I am looking at building an app that will display a monthly journal. There is no XML for the journal, they just change the Title header and URL for the PDF each month. This is always stored the same place in source code, so I am looking at finding all the text within the
div class=entry clearfix post /div
Tag, and then extracting the first URL. I have worked on parsing XML before, but never HTML. What would be my best option for this?
UPDATE:
Only at one point in the Source code does the page say To Download the PDF, click here. So, I set up the following scanner:
NSURL *url = [NSURL URLWithString:@"http://www.thejenkinsinstitute.com/Journal/"];
NSString *content = [NSString stringWithContentsOfURL:url];
NSString * aString = content;
NSMutableArray *substrings = [NSMutableArray new];
NSScanner *scanner = [NSScanner scannerWithString:aString];
[scanner scanUpToString:@"<p>To Download the PDF, <a href=\"http://michaelwhitworth.com/wp-content/HE22.pdf\">" intoString:nil]; // Scan all characters before #
while(![scanner isAtEnd]) {
NSString *substring = nil;
[scanner scanString:@"<p>To Download the PDF, <a href=\"" intoString:nil]; // Scan the # character
if([scanner scanUpToString:@"\"" intoString:&substring]) {
// If the space immediately followed the #, this will be skipped
[substrings addObject:substring];
}
[scanner scanUpToString:@"#" intoString:nil]; // Scan all characters before next #
}
NSLog(@"Here is the Substring%@", substrings);
// do something with substrings
[substrings release];
In console, the first thing to be returned is the URL of the PDF, but it includes much more. Here is a brief excerpt.
"2012-11-23 15:33:36.383 Jenkins[8306:c07] Here is the Substring(
"http://michaelwhitworth.com/wp-content/HE22.pdf",
"#8220;As the Bible School Goes So Goes the Congregation” by Ira North</a></p>\n<p style=","
What am I doing wrong to keep this from giving me just the URL, and nothing more?

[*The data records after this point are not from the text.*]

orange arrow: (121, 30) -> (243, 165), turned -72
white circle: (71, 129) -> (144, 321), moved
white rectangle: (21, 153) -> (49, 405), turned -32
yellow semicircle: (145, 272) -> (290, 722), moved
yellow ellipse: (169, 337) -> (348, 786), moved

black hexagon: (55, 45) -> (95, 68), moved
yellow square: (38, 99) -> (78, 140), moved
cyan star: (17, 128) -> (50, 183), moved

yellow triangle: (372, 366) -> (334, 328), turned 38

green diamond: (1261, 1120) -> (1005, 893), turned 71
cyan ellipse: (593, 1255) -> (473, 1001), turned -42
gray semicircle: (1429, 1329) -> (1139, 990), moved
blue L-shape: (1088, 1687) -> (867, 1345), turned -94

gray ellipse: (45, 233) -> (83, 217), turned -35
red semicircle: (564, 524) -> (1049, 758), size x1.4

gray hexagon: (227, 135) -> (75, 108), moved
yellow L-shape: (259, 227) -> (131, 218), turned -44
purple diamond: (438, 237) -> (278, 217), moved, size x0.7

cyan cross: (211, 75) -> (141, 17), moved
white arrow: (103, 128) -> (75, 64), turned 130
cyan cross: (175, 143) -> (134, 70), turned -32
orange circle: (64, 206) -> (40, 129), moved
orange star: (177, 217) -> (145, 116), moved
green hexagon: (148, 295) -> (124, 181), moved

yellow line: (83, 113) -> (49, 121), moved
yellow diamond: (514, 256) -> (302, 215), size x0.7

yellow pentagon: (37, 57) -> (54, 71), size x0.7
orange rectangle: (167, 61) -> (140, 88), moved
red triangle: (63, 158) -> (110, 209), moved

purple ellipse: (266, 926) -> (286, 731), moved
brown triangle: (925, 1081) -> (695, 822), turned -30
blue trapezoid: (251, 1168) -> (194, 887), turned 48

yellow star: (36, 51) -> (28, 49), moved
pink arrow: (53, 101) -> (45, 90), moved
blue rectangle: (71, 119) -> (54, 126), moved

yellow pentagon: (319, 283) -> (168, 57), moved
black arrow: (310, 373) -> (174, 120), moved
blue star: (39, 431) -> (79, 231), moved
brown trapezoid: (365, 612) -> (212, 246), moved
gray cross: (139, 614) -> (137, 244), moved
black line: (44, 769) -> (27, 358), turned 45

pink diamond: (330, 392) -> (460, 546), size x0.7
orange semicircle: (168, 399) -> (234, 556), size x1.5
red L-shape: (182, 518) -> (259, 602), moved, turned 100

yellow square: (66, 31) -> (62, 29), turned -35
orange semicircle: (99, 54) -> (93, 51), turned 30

I did something similar, I put up a small web service (API which was basically a simple Ruby app that was scrapping the html that I needed, and returned it in a REST way. The Web service/API is a good idea since if anything change in the HTML (like the element change of id), you don’t have to update your iOS app to just change path of the node you’re parsing.